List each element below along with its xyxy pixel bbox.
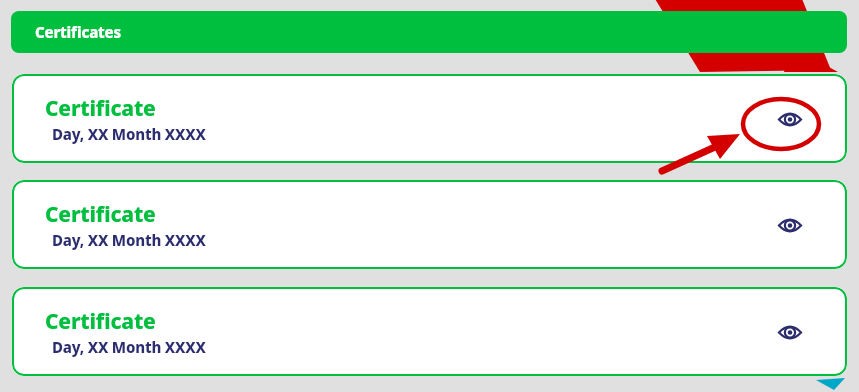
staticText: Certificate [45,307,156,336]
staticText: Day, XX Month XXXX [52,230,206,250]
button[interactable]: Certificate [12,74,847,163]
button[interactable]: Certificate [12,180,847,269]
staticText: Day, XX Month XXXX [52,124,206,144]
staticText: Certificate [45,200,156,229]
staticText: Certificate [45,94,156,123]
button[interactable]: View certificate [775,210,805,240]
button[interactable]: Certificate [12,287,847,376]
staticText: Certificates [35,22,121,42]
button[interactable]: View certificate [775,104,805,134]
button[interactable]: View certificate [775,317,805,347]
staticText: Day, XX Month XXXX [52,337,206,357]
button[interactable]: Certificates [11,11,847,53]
--
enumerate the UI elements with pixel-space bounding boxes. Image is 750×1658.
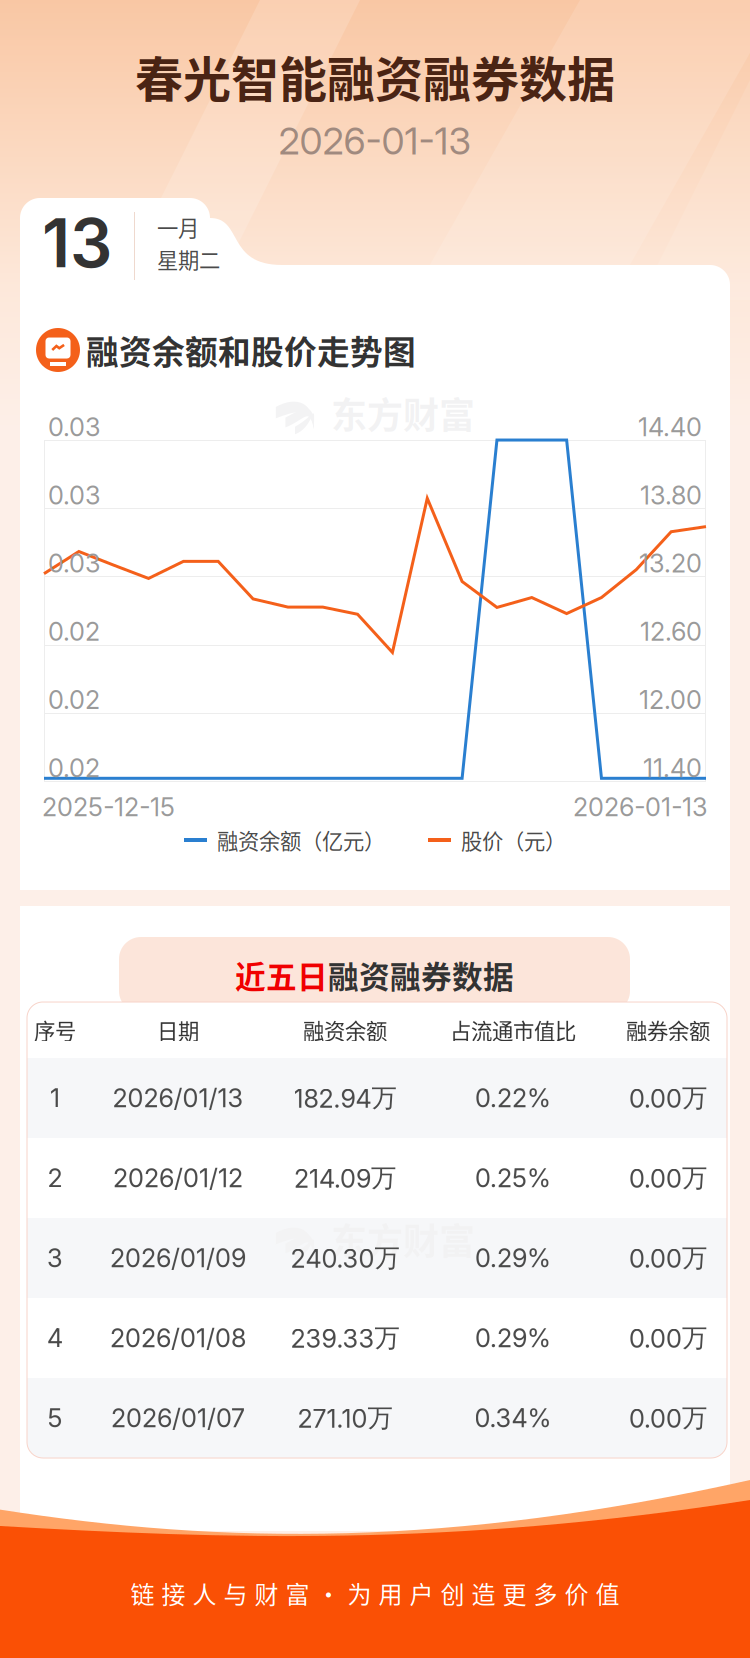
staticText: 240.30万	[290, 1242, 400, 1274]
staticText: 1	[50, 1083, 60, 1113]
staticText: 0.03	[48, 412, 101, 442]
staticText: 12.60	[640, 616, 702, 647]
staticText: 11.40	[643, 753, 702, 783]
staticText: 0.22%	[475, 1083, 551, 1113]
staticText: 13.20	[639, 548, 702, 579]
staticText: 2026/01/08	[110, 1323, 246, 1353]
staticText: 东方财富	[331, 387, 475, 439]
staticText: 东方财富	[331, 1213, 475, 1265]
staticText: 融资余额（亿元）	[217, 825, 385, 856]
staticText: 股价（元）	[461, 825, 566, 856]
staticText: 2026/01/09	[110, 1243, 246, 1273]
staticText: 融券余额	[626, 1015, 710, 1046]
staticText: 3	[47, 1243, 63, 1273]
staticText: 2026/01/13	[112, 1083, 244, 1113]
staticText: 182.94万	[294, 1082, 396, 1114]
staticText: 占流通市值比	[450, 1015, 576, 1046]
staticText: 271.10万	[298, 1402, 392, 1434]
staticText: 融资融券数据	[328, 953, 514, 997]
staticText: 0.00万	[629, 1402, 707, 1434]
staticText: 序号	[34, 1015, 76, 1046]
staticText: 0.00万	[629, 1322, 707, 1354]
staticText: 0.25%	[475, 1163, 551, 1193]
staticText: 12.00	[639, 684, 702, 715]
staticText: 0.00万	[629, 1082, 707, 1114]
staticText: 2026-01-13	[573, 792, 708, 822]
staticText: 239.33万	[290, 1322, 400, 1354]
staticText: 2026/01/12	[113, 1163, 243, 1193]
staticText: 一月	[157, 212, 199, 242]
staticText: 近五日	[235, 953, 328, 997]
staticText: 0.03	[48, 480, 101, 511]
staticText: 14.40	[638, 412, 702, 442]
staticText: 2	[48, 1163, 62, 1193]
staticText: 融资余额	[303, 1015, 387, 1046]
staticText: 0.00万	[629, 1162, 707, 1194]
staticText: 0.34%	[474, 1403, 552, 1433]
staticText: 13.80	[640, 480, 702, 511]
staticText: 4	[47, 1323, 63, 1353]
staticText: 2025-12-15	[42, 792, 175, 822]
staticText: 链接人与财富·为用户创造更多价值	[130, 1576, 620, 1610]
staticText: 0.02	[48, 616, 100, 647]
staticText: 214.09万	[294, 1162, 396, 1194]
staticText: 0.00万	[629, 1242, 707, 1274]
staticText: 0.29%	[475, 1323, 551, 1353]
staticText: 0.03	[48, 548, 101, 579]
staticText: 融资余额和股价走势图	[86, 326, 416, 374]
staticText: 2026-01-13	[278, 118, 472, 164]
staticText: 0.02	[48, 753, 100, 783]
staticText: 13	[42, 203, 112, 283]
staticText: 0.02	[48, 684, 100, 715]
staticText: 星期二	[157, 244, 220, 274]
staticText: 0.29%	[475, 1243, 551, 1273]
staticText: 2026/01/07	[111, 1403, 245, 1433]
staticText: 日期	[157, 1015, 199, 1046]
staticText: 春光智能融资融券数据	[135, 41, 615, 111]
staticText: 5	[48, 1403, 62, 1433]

__Activity__
Your job is to return all lines above that hold the word "东方财富".

__Solution for this task__
staticText: 东方财富	[331, 387, 475, 439]
staticText: 东方财富	[331, 1213, 475, 1265]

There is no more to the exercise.